The last time Humanity was at such a crossroads, the paradigm shift took Belsen, Auschwitz, Hiroshim and Nagasaki to wake us out of our blind bloody stupor (and please note, IBM, GM and several other corporations were involved with the Nazis mass murder programs)
This time, it will almost certainly be worse.
Worse than the extermination camps and atomic bomb, is a class of horror I do not want to imagine, I cannot imagine such, I know it will happen though.
Fresh water safe from pollution, food safe from toxic adaption of foreign DNA, governments free form being bought out wholesale...are things that are of no short term profit use to corporations.


Ask yourself why the Weasels/science media centre keep getting involved with us?

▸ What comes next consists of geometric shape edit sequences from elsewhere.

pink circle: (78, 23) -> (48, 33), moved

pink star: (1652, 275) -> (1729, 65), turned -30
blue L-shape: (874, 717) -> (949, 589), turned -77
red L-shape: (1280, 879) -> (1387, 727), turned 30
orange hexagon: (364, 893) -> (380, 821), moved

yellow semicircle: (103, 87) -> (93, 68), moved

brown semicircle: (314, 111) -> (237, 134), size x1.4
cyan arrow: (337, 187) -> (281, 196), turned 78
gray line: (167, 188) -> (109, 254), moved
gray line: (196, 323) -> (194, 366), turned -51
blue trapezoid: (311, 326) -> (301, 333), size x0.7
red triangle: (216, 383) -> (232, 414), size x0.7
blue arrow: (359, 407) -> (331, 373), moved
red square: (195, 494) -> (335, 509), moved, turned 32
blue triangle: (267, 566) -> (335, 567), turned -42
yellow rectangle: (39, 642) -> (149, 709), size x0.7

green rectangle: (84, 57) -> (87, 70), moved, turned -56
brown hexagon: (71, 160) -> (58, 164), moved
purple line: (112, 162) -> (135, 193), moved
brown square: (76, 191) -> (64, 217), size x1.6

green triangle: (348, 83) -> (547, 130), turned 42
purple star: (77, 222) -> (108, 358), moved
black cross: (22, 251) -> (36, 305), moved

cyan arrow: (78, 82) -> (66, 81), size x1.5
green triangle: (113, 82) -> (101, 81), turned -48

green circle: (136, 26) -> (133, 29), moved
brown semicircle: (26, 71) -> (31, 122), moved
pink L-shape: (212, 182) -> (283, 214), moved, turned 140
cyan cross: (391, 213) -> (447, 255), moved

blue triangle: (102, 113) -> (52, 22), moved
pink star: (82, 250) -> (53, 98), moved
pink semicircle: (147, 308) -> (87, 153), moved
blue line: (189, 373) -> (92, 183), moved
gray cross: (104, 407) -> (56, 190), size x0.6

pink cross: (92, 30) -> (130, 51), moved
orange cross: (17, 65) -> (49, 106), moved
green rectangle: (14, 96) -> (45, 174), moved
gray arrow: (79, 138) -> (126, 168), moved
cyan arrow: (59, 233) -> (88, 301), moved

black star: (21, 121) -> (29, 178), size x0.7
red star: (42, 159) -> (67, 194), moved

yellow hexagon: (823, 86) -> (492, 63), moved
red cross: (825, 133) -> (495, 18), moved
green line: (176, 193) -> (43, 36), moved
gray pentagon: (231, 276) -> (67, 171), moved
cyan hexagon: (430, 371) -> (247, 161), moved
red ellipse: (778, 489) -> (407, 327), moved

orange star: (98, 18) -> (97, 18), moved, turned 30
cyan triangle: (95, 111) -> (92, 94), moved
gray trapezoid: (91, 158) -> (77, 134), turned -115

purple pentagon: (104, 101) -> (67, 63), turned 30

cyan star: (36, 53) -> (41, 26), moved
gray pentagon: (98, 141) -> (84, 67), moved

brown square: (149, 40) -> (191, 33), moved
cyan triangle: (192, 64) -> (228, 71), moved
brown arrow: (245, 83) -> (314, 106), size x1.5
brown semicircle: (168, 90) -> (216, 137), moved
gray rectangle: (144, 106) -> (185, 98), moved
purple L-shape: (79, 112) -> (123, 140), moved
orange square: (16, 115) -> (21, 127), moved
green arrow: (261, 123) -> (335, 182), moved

it can only be because we threaten big business and thus also probably government, because that's what they always do such for, it's the ONLY reason they do such for.
How the hell can us "cripples" threaten Big Business so much we are so thoroughly hammered, the media so filled with bullsh*t stories that you can cure ME with "talking", hm?
that requires a HUGE *expensive* agenda and effort.
We are the "canaries in the coal mine"
17 million must suffer and die, because we threaten to expose...something, some terrible risk to these scumbags.